There was a piece of paper with it. I took it out and sat on the bed. My hands were shacking a bit as I unfolded it and started to read it.

There were the usual disclaimers of safety and how the company was not responsible. I skimmed through it until I got to the section on application. It explained to use a lot of lubrication on both the toy and my anus. It said to go slowly and gave some different positions to try when first using it.

When I finished reading it, I picked up the plug again. I had to admit I was tempted to use it right then and there. To see how it would feel; to see if I would enjoy having something up there that was larger than just a finger.

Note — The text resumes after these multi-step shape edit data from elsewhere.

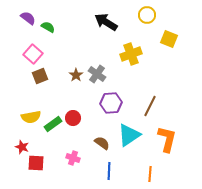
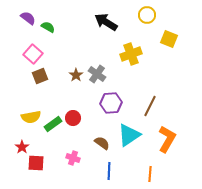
orange L-shape: rotated 16 degrees clockwise
red star: rotated 16 degrees clockwise
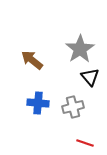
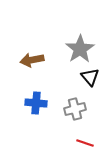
brown arrow: rotated 50 degrees counterclockwise
blue cross: moved 2 px left
gray cross: moved 2 px right, 2 px down
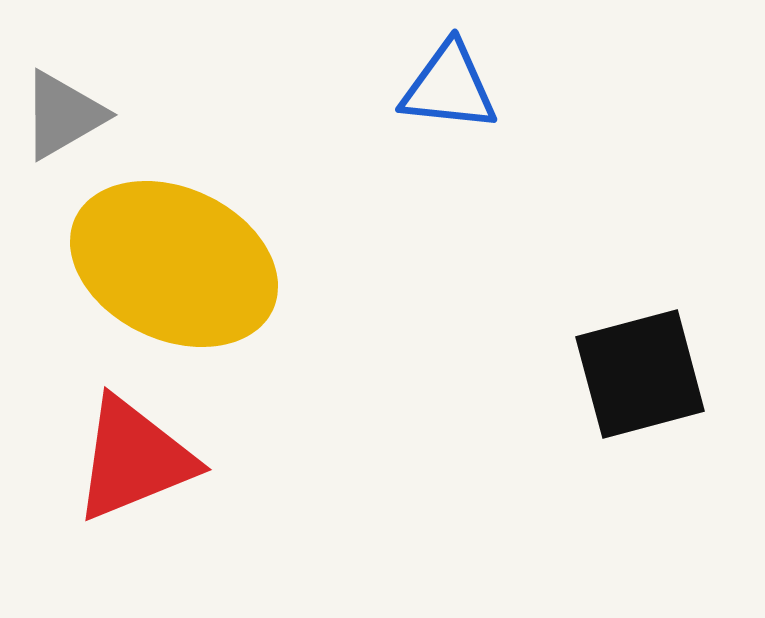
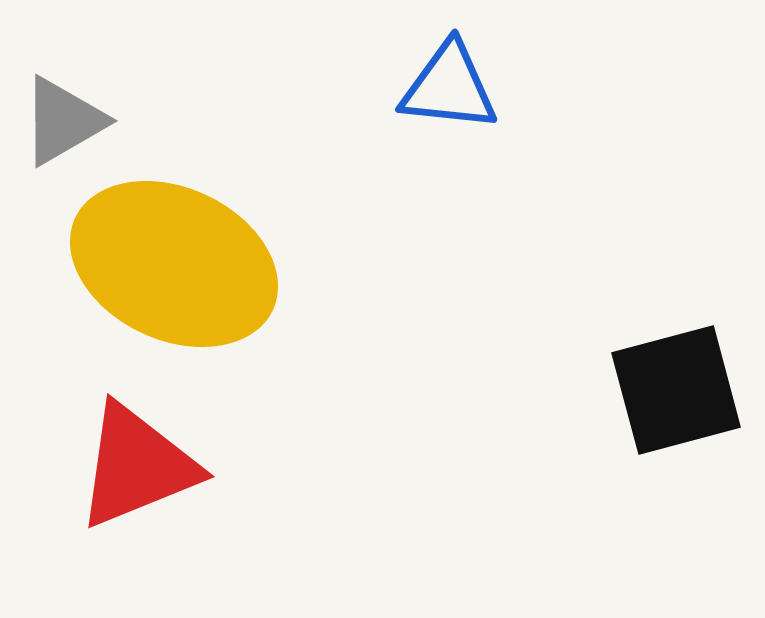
gray triangle: moved 6 px down
black square: moved 36 px right, 16 px down
red triangle: moved 3 px right, 7 px down
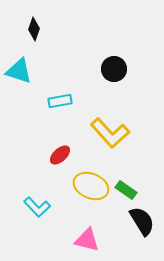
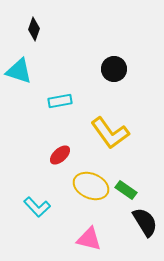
yellow L-shape: rotated 6 degrees clockwise
black semicircle: moved 3 px right, 1 px down
pink triangle: moved 2 px right, 1 px up
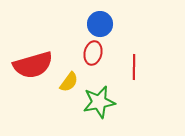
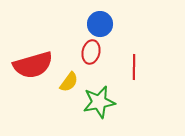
red ellipse: moved 2 px left, 1 px up
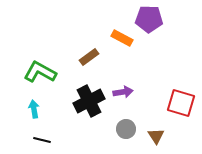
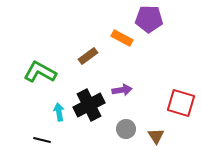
brown rectangle: moved 1 px left, 1 px up
purple arrow: moved 1 px left, 2 px up
black cross: moved 4 px down
cyan arrow: moved 25 px right, 3 px down
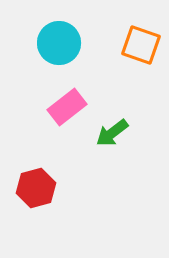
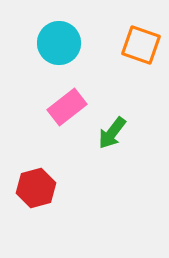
green arrow: rotated 16 degrees counterclockwise
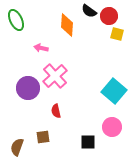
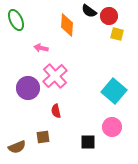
brown semicircle: rotated 132 degrees counterclockwise
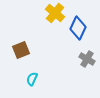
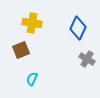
yellow cross: moved 23 px left, 10 px down; rotated 30 degrees counterclockwise
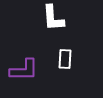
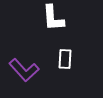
purple L-shape: rotated 48 degrees clockwise
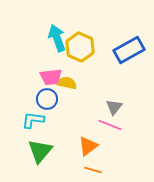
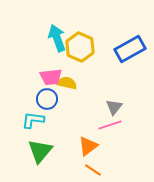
blue rectangle: moved 1 px right, 1 px up
pink line: rotated 40 degrees counterclockwise
orange line: rotated 18 degrees clockwise
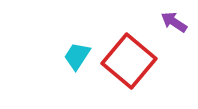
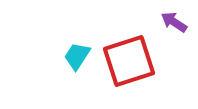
red square: rotated 32 degrees clockwise
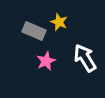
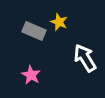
pink star: moved 15 px left, 14 px down; rotated 18 degrees counterclockwise
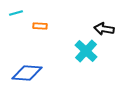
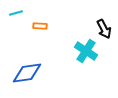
black arrow: rotated 126 degrees counterclockwise
cyan cross: rotated 10 degrees counterclockwise
blue diamond: rotated 12 degrees counterclockwise
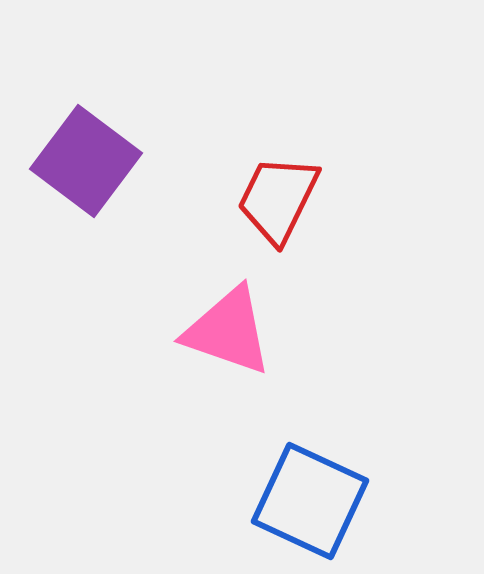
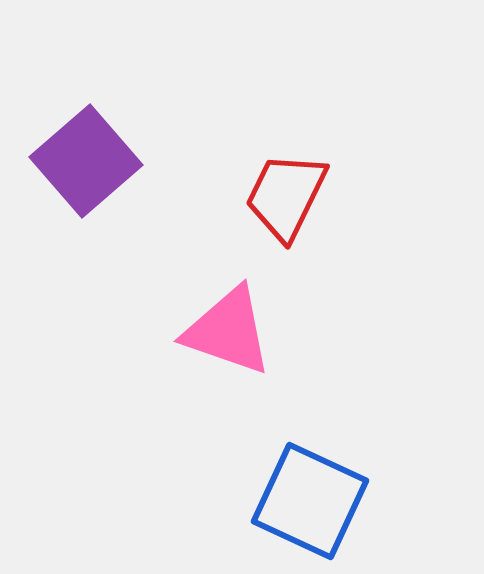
purple square: rotated 12 degrees clockwise
red trapezoid: moved 8 px right, 3 px up
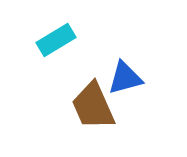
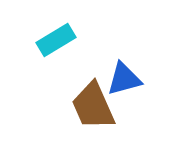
blue triangle: moved 1 px left, 1 px down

I heard some noise from the kitchen and knew Kevin was up. I quickly put the plug and the paper back into the drawer. I made sure my robe was wrapped tight around me and headed to the kitchen.

Kevin was making himself so breakfast and was very upbeat and happy. I forced myself to smile and pretend to be as happy as he was. In reality, seeing him smile and laugh made me feel guilty after what happened last night with Marcus.

Thinking of Marcus made me remember what he said last night, his threat about Kevin and if I stopped, he would hurt him worse than before. I bit my lip as I also remember what he said about lying to Kevin.

I took a deep breath. Before I realized it, I was telling Kevin about growing my consulting business since he would be leaving for college in a few months, and I would have nothing to do when he was gone. He was very supportive and agree with it. His smiles and reassurance only made me feel worse about the real reason.